The study is an alternate time series experiment which consists of three successive six-month periods (timed to change with the changing of medical residents even though they will not be the only prescribers). Each phase will consist of:
• a two-month period without active support during which evaluation criteria will be collected (period A),
• a two-month period with non-personalised active support (period B),
• a two-month period with personalised active support (period C).
To limit the impact of a learning effect on appropriate OAT management practice within the department over time (possible for medical residents), the order of these three periods was determined by using a Latin square plan (see Figure).
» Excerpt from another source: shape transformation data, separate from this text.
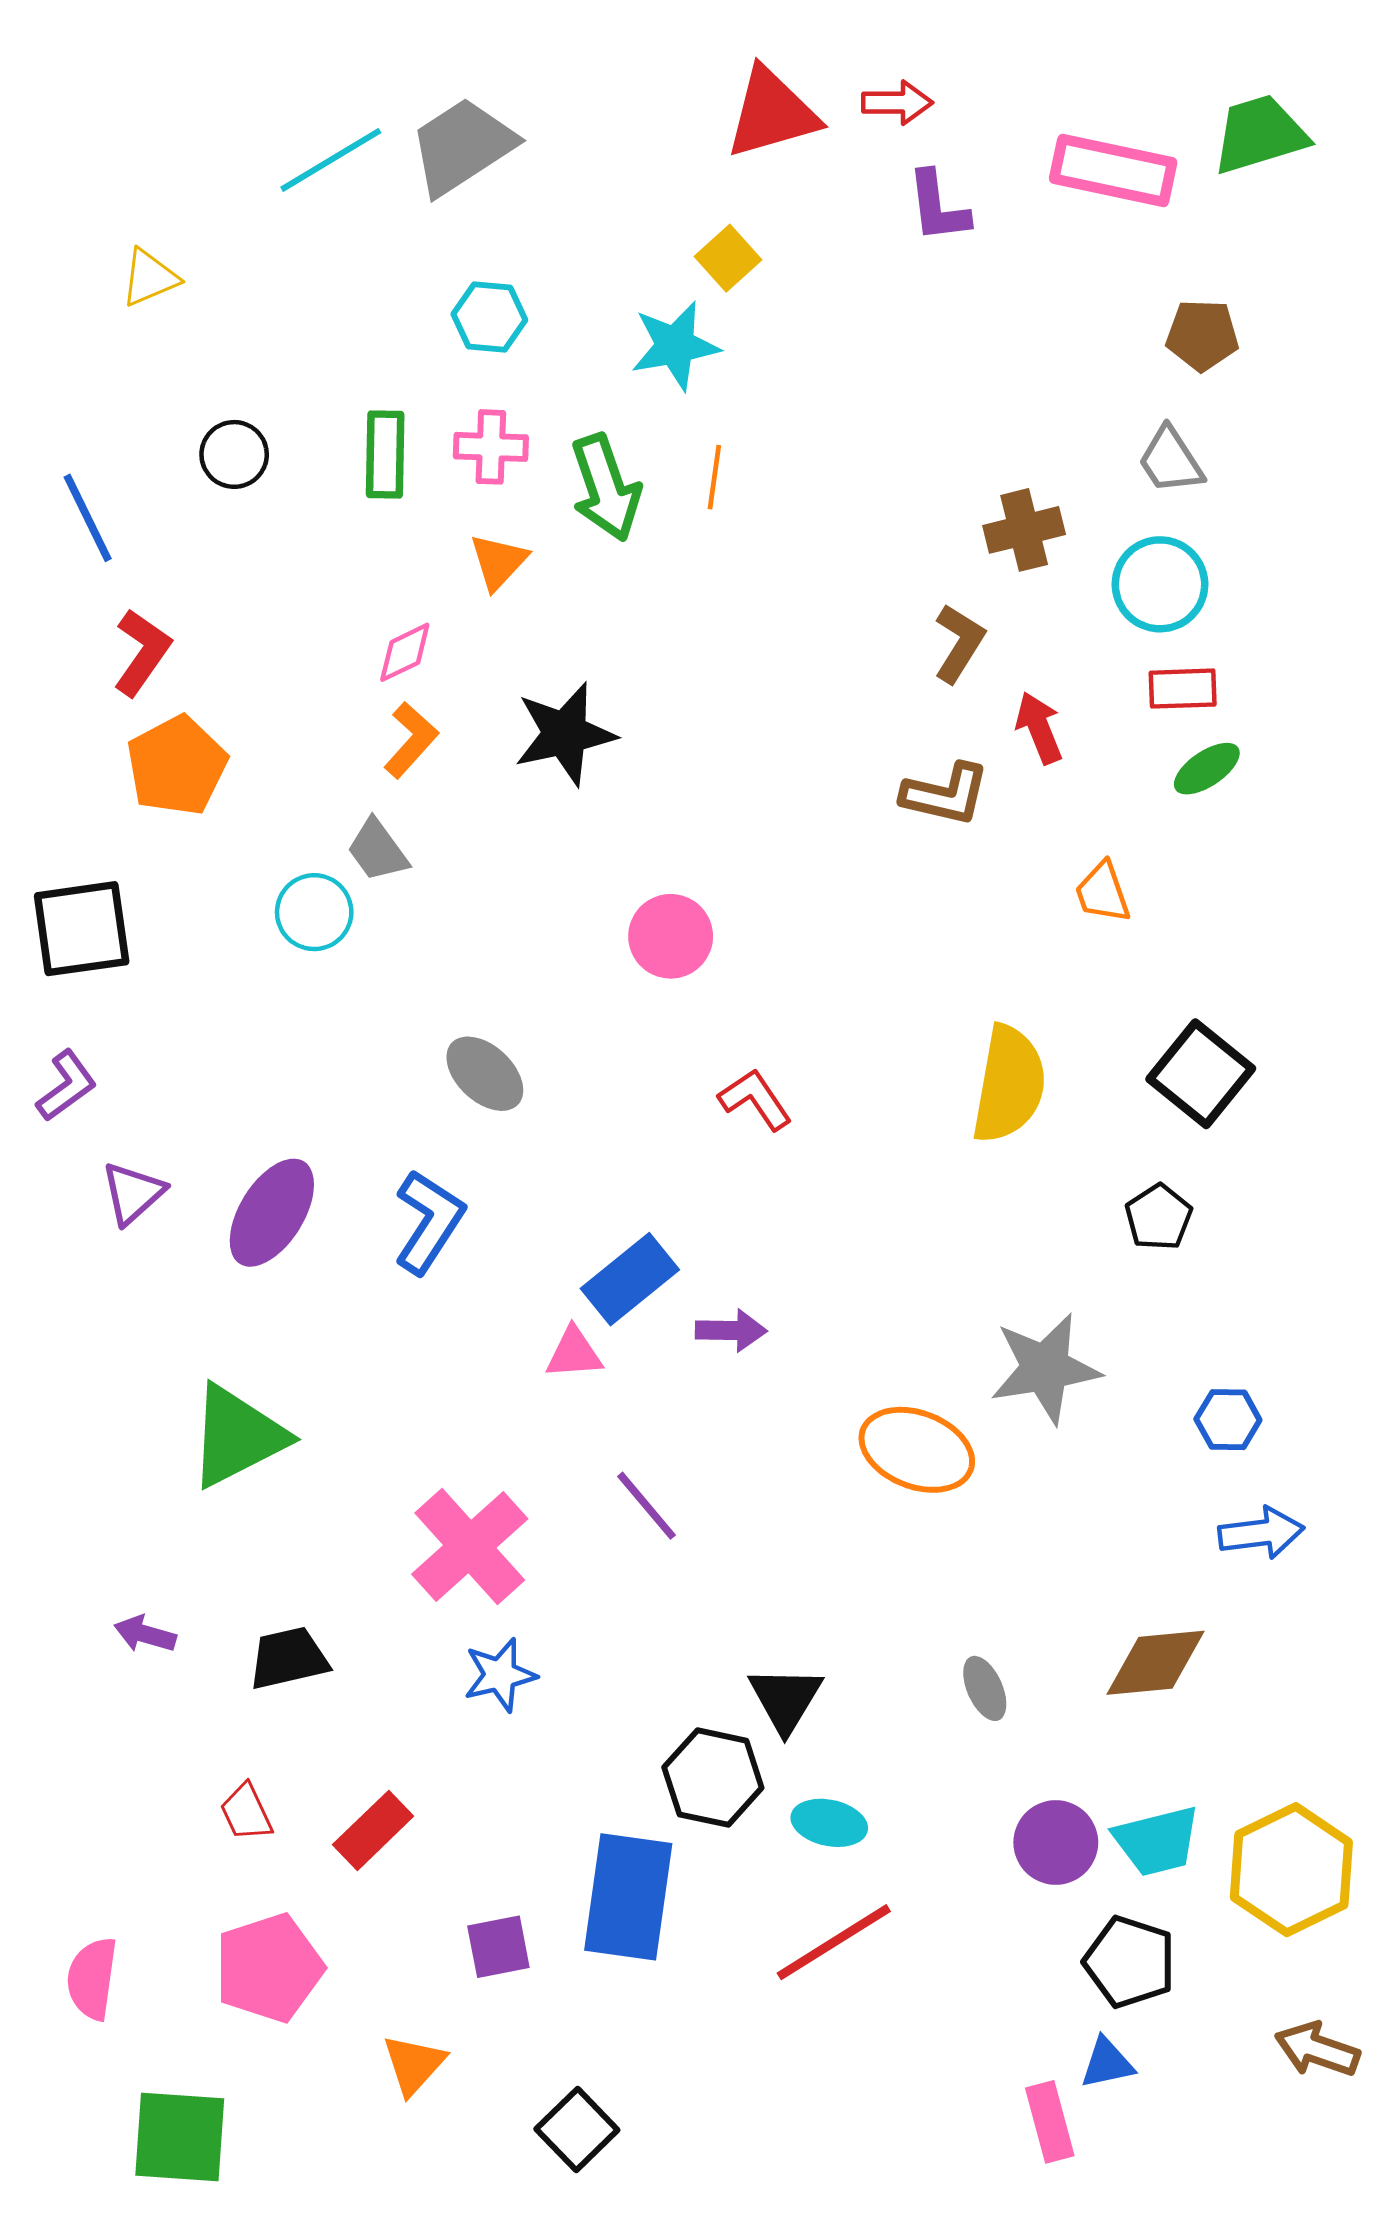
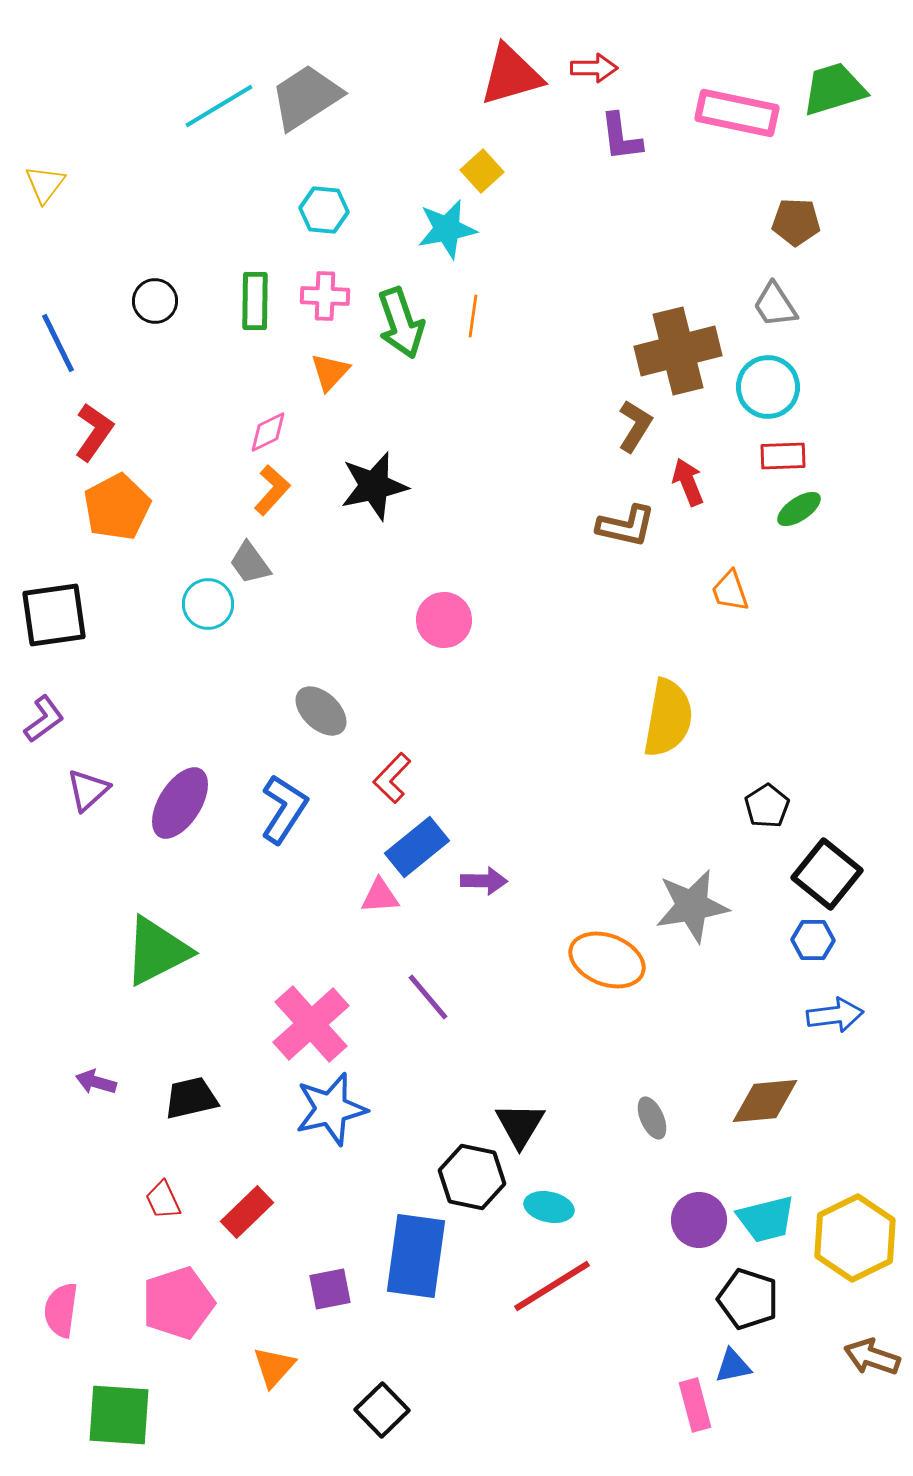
yellow triangle: (150, 278) -> (45, 184), moved, turned -30
brown cross: (1024, 530) -> (678, 351), size x1.6
black square: (1201, 1074) -> (827, 874), moved
red L-shape: (755, 1099) -> (392, 778), moved, turned -102
blue star: (500, 1675) -> (331, 1109), size x1.5

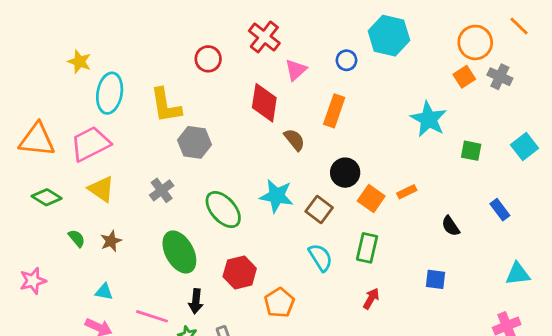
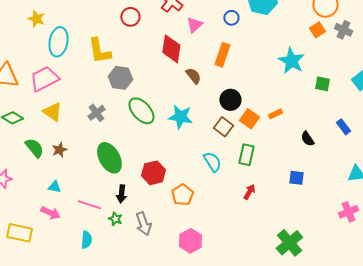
green ellipse: (223, 210) -> (141, 111), moved
brown square: (319, 210) -> (223, 127), moved
green semicircle: (77, 238) -> (34, 148), size x1.5

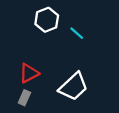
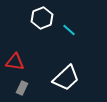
red triangle: (29, 73) -> (15, 62), moved, turned 36

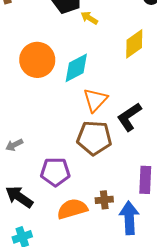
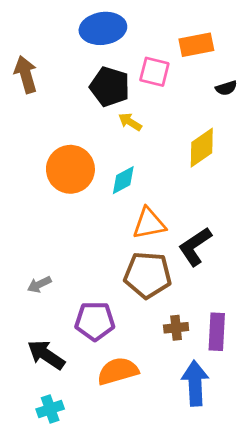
yellow arrow: (89, 18) -> (130, 122), moved
cyan diamond: (76, 68) -> (123, 180), size x0.7
orange triangle: (95, 100) -> (149, 223), turned 36
brown cross: (104, 200) -> (176, 328), moved

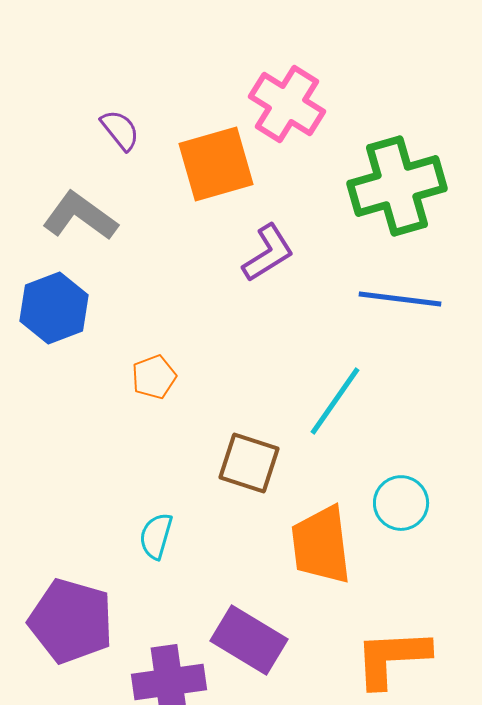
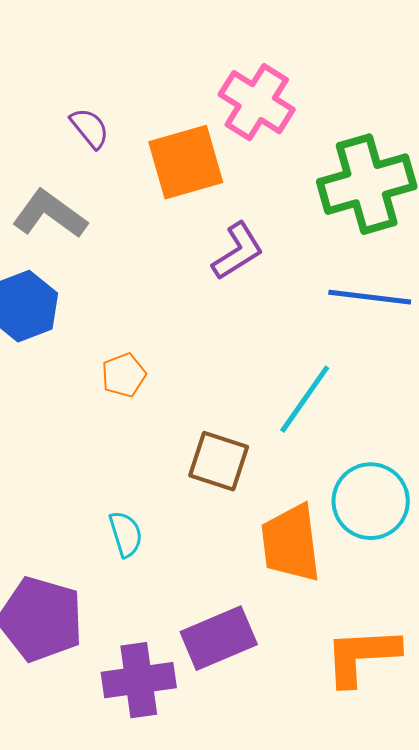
cyan circle: (401, 503) -> (371, 501), size x1.4
cyan semicircle: (156, 536) -> (126, 534), turned 147
purple rectangle: (249, 640) -> (219, 638), turned -54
This experimental design can be considered valid for an impact study in this context whereas a randomised controlled design is difficult to apply with just one hospital [20
This study will include all the patients who are prescribed OAT for any indication and are hospitalised in clinical care departments where physicians are using the hospital information system to prescribe drugs.
The following table shows the number of INR examinations prescribed by these departments in a three-month period. It provides an estimation of the approximate proportion of overdoses among the INR that exceeded 2, which is supposed to be found in patients treated with OAT in these units.
All doctors authorised to prescribe drugs in the participating departments will be included in the study: residents and fellows, registered and non registered university hospital doctors. Each six-month period will coincide with an internship semester.
To prescribe a drug using Dx-Care®, the doctor selects the required drug from an exhaustive list. This opens up a dialogue box in which the doctor types the dose, the frequency of intake and the mode of administration. From this window, it is possible to add a text comment or to consult particular protocols that have been defined by the departments.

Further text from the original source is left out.